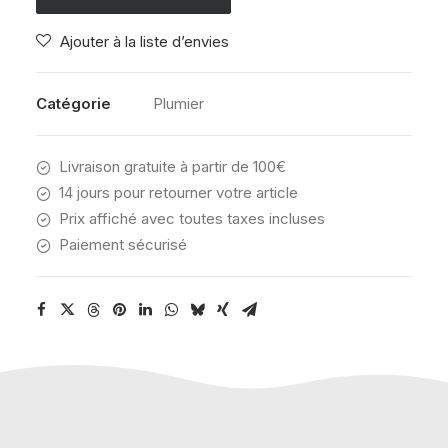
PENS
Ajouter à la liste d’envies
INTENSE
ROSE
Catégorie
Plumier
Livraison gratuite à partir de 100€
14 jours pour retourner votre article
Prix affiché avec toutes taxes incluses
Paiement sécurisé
...
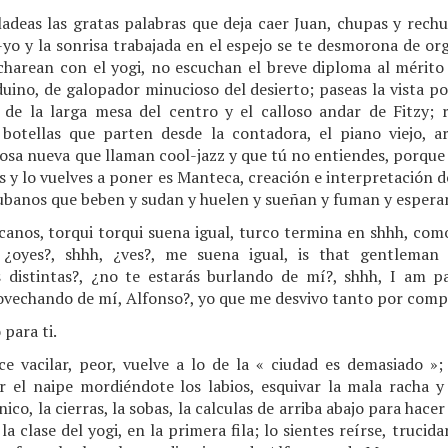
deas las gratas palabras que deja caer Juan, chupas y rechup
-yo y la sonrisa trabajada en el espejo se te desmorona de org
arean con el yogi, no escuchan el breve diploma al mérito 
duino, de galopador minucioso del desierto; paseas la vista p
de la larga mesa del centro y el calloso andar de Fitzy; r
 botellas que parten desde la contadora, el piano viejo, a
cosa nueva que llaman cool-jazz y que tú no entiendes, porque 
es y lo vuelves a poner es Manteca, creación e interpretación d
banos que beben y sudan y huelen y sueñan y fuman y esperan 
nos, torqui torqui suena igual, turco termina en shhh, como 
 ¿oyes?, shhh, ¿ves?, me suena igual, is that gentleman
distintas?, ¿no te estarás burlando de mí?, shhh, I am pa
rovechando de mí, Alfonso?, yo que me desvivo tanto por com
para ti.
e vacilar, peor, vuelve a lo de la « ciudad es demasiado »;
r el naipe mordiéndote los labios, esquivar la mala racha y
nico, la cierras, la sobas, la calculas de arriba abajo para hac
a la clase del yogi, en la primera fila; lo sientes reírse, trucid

• _Aim of the task_:
Only a number is wanted: how many lines of the data above contain "para"?

• _Final answer_:
2